OPEC+ maintains additional and voluntary cuts, but prices react upwards

OPEP+ mantém cortes adicionais e voluntários, mas os preços reagem em alta

The members of the Organization of the Petroleum Exporting Countries and their allies (the so-called OPEC+ group) decided today to leave the current production cut agreement unchanged, leaving the decision on whether or not to extend the current voluntary production cuts by some countries, which will remain in force for the first quarter of the year, until March, Reuters reported, citing two cartel sources.

The current OPEC+ agreement provides for a joint supply cut - which will also last until 2024 - of around 3.66 million barrels/day. However, last November, the cartel and its allies announced an extra effort to withdraw barrels from the market, so that the lower supply would sustain the prices of "black gold" - and this took the form of voluntary production cuts of around 2.2 million barrels per day, to take effect between January and March 2024, with Saudi Arabia leading this effort.

In fact, Saudi Arabia has voluntarily and unilaterally decided to reduce its supply by another million barrels a day, and Russia has also announced an extra 500,000 barrels a day. The idea was that this additional effort would be in force during the first three months of 2024 - and today that commitment was reiterated.

The two sources quoted by Reuters said that these cuts will be reviewed in March and that an announcement will be made at that time. The next formal OPEC+ meeting is scheduled for April 3.

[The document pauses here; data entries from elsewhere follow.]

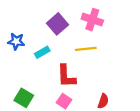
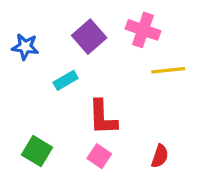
blue star: (16, 41) -> (25, 47), moved
yellow line: (86, 49) -> (168, 70), moved

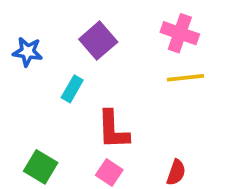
pink cross: (143, 30) -> (180, 33), moved
cyan rectangle: (66, 80) -> (72, 89), turned -30

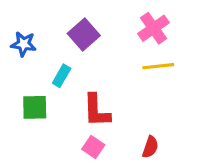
pink cross: (180, 33) -> (153, 28), turned 36
green square: (41, 167) -> (35, 107), moved, turned -32

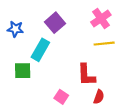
cyan rectangle: (62, 76) -> (40, 50), size x1.5
red L-shape: (96, 111) -> (86, 75), moved

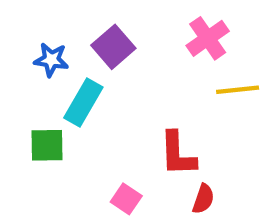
blue star: (15, 29) -> (51, 60), moved
yellow line: (104, 44) -> (238, 90), moved

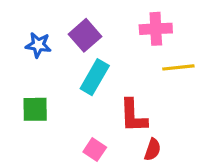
pink cross: (208, 38) -> (156, 29), turned 32
cyan rectangle: (83, 103) -> (95, 77), moved

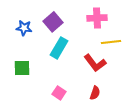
red L-shape: (133, 116) -> (95, 63), moved, turned -35

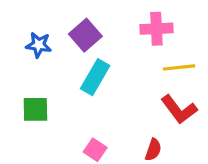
red L-shape: (95, 63) -> (179, 109), moved

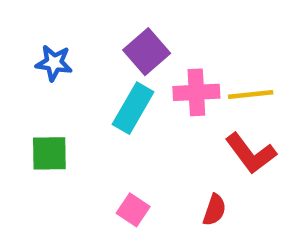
pink cross: (156, 29) -> (196, 92), moved
purple square: (85, 35) -> (147, 52), moved

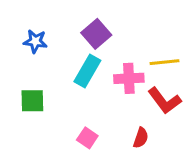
pink cross: (196, 92) -> (129, 78), moved

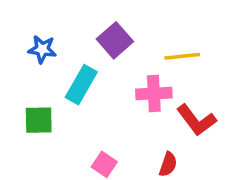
yellow line: (165, 62) -> (182, 56), moved
cyan rectangle: (87, 71) -> (81, 85), moved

The group of crude oil producers and exporters thus decided on the status quo, following the recommendation of the OPEC+ Joint Ministerial Monitoring Committee (JMMC).

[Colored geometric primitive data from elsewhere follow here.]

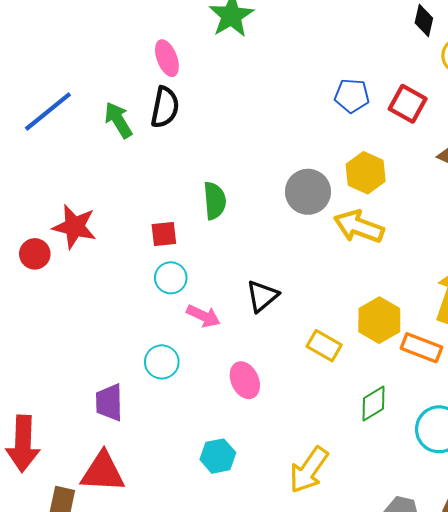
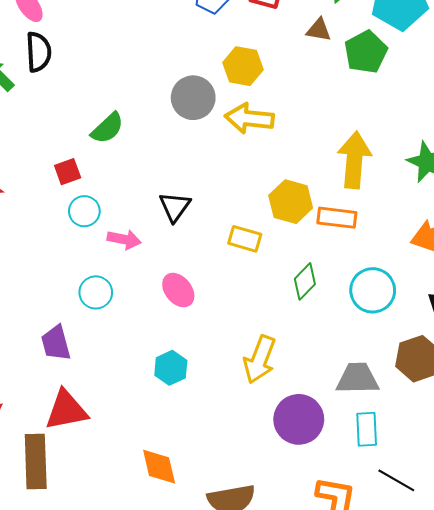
green semicircle: (215, 201) -> (107, 128), turned 66

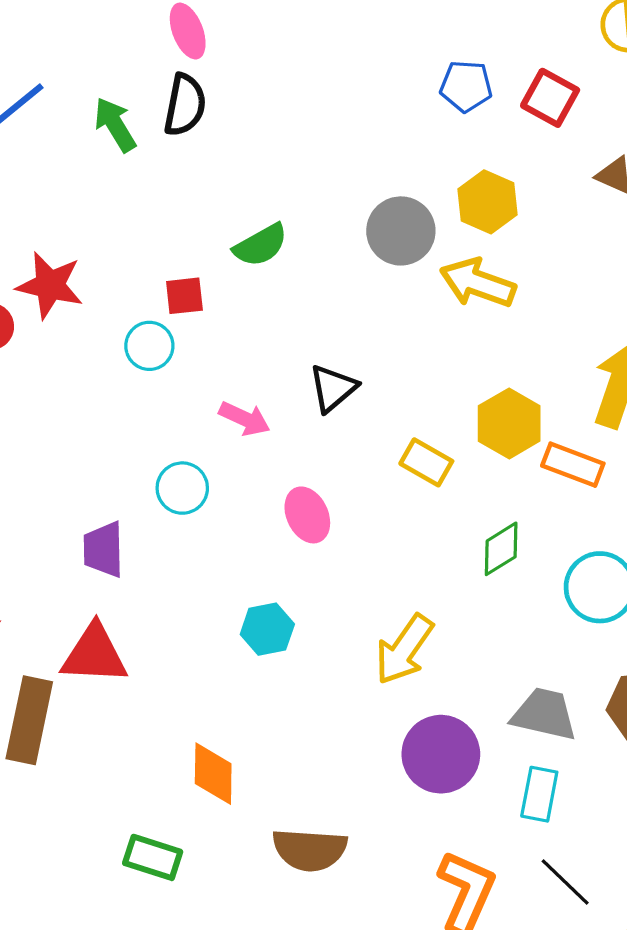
cyan circle: (84, 211) -> (149, 346), moved

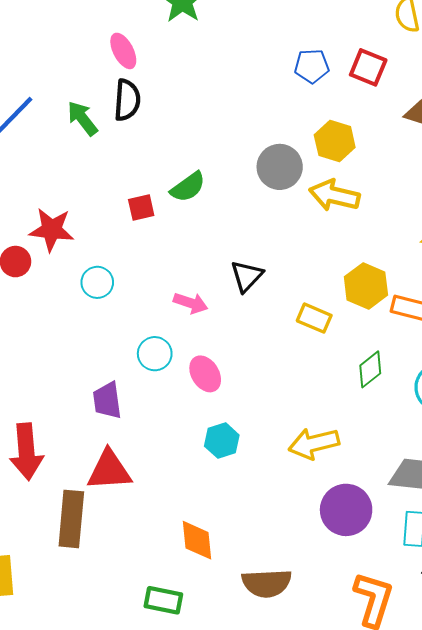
red square: (184, 296) -> (141, 208), moved
cyan circle: (149, 346) -> (97, 282), moved
pink ellipse: (307, 515) -> (205, 374), moved
yellow arrow: (404, 649) -> (314, 443), turned 48

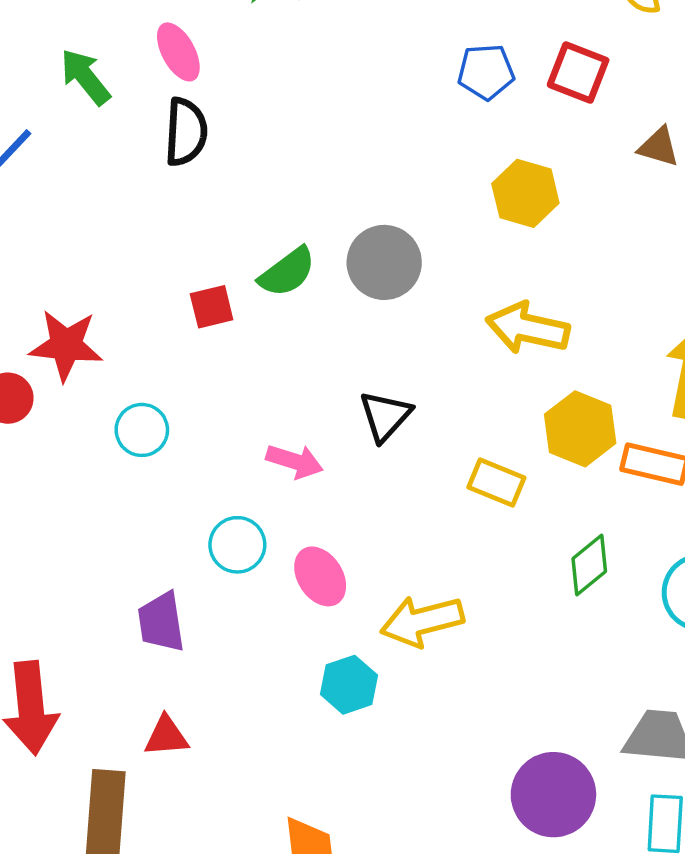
green arrow: (82, 118) -> (85, 77), moved
gray circle: (280, 167) -> (384, 262), moved
yellow arrow: (334, 195) -> (528, 328), moved
yellow arrow: (314, 443) -> (422, 621), moved
red triangle: (109, 470) -> (166, 736), size x0.6

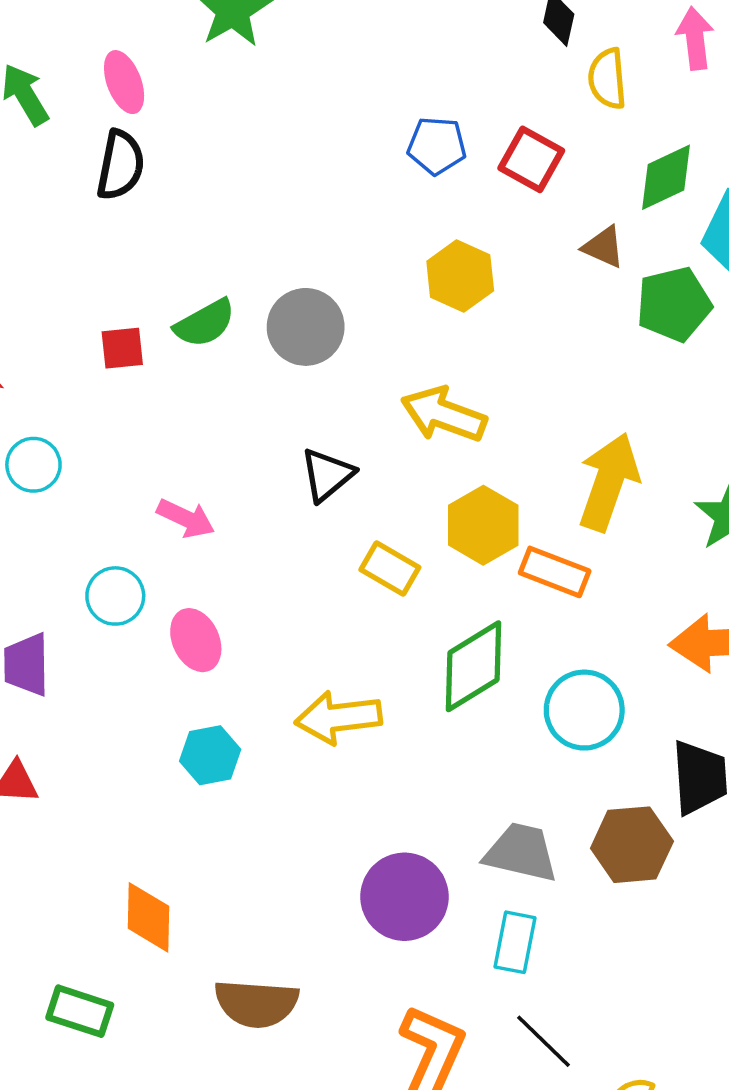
black triangle: (385, 416) -> (327, 475), moved
green diamond: (589, 565) -> (474, 666), size x1.5
yellow arrow: (422, 621) -> (338, 717), moved

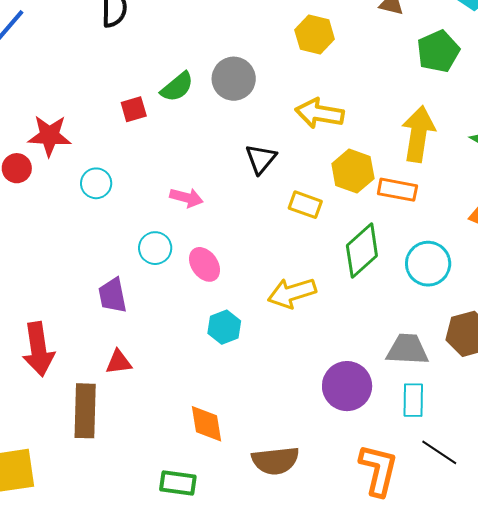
green pentagon: (674, 304) -> (438, 51), moved

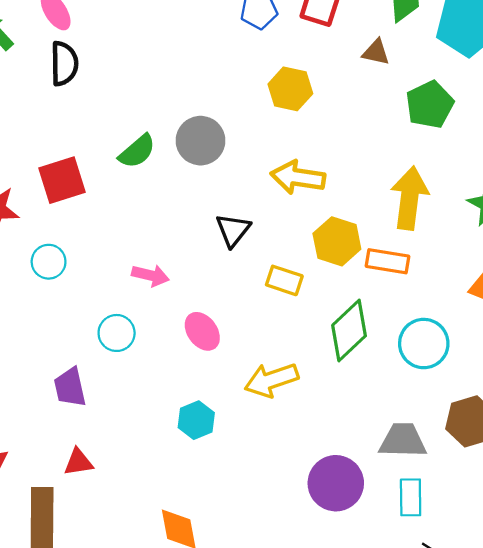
red square: (134, 109) -> (62, 180), moved, size x1.6
pink ellipse: (205, 264) -> (202, 331), moved

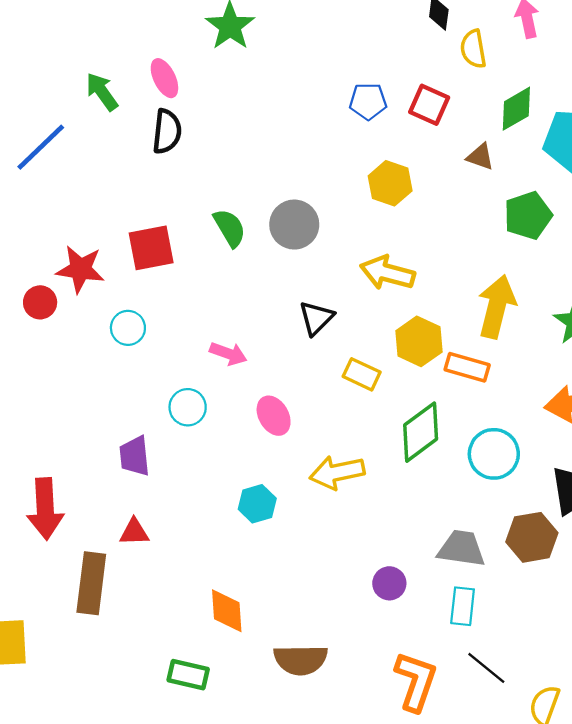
green semicircle: (137, 151) -> (230, 228), turned -87
purple circle: (336, 483) -> (389, 583), size x0.6

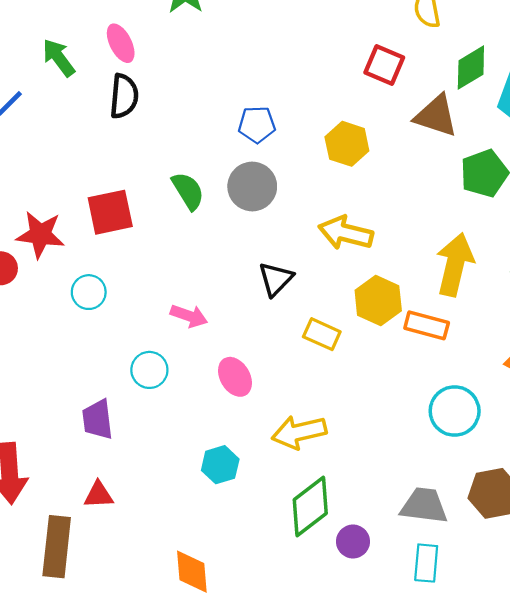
blue pentagon: (368, 101) -> (257, 125), moved
brown triangle: (480, 157) -> (436, 116), size x1.6
green diamond: (421, 432) -> (310, 507), moved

The prices of "black gold" are now on the rise, encouraged by this announcement. West Texas Intermediate (WTI), the benchmark for the United States, continues to rise by 0.87% to 76.51 dollars per barrel. North Sea Brent, the crude traded in London and the benchmark for European imports, rose 0.72% to 81.13 dollars.

Prices have been supported at the start of the year by the expectation that central banks will begin a cycle of cuts in key interest rates, as well as by the increase in geopolitical tensions, namely the attacks by the Houthis in Yemen on vessels - such as oil tankers - passing through the Red Sea towards the Suez Canal.